I have sacrificed and agreed intentionally and involuntarily to be #2 and once or twice I probably was #47 in the matter of importance to my significant other . I gave up what I wanted because I thought that it would return the love that I was and still am trusting God for.
There are times like right now, when I’m lonely, insecure and down right beaten up because I have strong feelings of being un-desired and unwanted by someone who is on the same level spiritually, mentally and emotionally.
I can’t deny, I’m a grown woman and although sex is good, it does not compensate for real Love that God will send us. And yes having money is amazing but there is nothing that can separate us from the Love of God. Sex and Money can actually pull us so far away from the real reason love exist. We get so caught up in right now that we don’t take the time to really examine what we need forever and not just for our own personal gratification.
There are times when I can’t sleep, there are other times when I’m completely alone. No one at my house, no tv, no phone. Just me and God and I think about the mate that God is preparing for me and I often think the task is daunting! But nothing is to Hard for God. Everything I have asked for that was within God’s will I have obtained. Every person that came into my life to teach me a lesson I am thankful for. Every situation that put me in a place of success I thank God over and over for!
God’s love for me runs through every vein in my body. God’s power in my life and my future relationships are so promising. But I am sending myself and you another reminder that God can not move unless you move those people and things out of your life.
I’ve always been a loner. I don’t really like going out unless its to a friend’s bday party or sometimes just the bar. But its so different now and my heart longs for more. Not in the aspect of always being alone but the aspect of having a person. Having someone that completely GETS YOU!
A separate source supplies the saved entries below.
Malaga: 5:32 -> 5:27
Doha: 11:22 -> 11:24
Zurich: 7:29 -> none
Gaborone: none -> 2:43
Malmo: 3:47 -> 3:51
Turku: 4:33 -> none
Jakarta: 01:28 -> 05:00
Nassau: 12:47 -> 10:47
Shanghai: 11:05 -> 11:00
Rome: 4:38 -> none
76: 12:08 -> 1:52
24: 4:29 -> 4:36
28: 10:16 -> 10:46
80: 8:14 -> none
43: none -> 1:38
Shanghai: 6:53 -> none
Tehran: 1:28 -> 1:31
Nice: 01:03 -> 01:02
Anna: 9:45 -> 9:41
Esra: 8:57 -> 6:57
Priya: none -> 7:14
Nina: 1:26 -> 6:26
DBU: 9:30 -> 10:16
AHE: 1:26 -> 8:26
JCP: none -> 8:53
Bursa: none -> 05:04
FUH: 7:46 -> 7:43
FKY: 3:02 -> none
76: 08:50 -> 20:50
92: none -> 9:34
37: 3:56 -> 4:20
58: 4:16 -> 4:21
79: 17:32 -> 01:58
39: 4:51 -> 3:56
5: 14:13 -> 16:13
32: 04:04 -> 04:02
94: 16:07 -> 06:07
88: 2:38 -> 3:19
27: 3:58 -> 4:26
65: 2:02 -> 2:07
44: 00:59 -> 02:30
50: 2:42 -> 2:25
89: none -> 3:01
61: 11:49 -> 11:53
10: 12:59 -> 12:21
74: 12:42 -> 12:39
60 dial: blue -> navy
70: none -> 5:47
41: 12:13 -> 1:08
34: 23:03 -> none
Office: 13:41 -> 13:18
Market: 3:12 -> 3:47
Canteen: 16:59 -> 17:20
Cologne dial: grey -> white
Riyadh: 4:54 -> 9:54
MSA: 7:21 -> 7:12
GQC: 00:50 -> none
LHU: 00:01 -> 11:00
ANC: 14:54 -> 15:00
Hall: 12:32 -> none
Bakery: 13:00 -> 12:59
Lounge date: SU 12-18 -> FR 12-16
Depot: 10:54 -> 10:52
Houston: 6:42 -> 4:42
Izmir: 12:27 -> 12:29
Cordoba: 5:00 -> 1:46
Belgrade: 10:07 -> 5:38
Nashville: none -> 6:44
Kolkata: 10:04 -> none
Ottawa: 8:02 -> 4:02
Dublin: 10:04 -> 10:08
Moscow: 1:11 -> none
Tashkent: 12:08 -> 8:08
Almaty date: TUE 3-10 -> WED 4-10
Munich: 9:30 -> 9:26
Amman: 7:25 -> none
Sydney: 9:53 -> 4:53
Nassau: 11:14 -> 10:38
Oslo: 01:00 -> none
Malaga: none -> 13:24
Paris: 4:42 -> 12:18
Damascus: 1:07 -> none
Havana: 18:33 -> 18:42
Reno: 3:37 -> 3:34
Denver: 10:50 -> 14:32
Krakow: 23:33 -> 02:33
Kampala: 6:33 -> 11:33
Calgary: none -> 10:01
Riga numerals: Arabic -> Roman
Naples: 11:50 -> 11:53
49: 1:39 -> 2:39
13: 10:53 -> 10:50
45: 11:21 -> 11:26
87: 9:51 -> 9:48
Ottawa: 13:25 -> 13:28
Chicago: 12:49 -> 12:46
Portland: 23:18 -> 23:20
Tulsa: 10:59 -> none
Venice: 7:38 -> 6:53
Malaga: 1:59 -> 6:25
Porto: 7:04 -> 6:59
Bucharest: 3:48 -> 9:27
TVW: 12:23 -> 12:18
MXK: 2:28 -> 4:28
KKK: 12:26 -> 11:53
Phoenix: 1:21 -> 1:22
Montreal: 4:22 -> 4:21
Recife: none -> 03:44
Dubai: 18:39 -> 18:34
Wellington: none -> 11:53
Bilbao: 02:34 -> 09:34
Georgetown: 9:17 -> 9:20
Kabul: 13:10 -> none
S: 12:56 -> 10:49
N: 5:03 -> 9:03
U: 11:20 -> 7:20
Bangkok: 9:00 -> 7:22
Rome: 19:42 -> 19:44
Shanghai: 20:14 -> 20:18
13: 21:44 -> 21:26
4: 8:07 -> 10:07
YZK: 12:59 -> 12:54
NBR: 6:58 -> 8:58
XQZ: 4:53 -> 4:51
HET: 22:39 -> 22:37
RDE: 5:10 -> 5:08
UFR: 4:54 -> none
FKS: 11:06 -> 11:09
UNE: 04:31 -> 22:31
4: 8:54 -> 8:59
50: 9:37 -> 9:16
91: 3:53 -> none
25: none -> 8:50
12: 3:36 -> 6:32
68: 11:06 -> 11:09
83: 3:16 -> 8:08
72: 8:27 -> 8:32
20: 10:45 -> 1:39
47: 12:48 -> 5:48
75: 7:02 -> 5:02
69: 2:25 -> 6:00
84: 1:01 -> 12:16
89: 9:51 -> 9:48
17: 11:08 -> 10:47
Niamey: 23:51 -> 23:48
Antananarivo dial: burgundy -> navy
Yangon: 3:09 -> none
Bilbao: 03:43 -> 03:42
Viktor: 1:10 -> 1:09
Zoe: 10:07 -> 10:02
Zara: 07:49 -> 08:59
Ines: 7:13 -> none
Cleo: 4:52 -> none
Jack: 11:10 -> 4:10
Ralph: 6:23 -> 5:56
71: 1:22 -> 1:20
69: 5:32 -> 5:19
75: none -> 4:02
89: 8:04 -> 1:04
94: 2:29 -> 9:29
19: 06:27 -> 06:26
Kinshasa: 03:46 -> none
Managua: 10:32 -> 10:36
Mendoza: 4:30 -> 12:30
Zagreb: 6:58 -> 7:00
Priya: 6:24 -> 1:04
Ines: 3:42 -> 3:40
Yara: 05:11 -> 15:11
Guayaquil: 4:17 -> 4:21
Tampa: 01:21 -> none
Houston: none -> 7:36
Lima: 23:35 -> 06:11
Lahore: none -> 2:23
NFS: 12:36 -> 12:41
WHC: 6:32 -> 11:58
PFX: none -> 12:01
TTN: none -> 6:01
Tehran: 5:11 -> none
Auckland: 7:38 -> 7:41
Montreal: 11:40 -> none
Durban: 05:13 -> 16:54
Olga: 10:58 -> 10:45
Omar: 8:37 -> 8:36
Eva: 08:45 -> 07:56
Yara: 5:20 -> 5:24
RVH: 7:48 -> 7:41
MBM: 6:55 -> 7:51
I’m not an easy person to deal with all the time, but when I’ve looked for things to replace or substitute for the love I really deserve I only become more bitter and unhappy because it always returns void. It irks me when women say they don’t need a man. When in reality, God formed the woman out of the man. We need man to reproduce but not only that, we need him to show us the man version of love and honor and respect…
So I challenge you today to put your thoughts into God who matters. Let go and Let God. That situation you don’t need to be in, get out of. The money you are getting from a job or hustle is not worth the loneliness you still feel at the end of the day. Because the job will not stop you from being lonely!! Trust me I know.
Its not to much to make your requests known to God. Pray about loneliness and love and honor. Ask God to show you real versions of love and help un-taint your brain with thoughts of infidelity, miscommunication, greed, selfishness.
Stop searching for love in the places that love never really lived in. Love is from God and if it feels unsure and you have doubts it never was love. Its amazing that after all these life lessons in relationships, I still don’t know what love, purely and genuinely felt in the Eros form. Someone who desires to care about you and how you feel. Someone receptive to opening up his/her heart to really loving you flaws and all…including making sacrifices and effectively communicating desires and needs..that my loves is love, plain and simple…
Get what you need and what God wants you to have from love!!!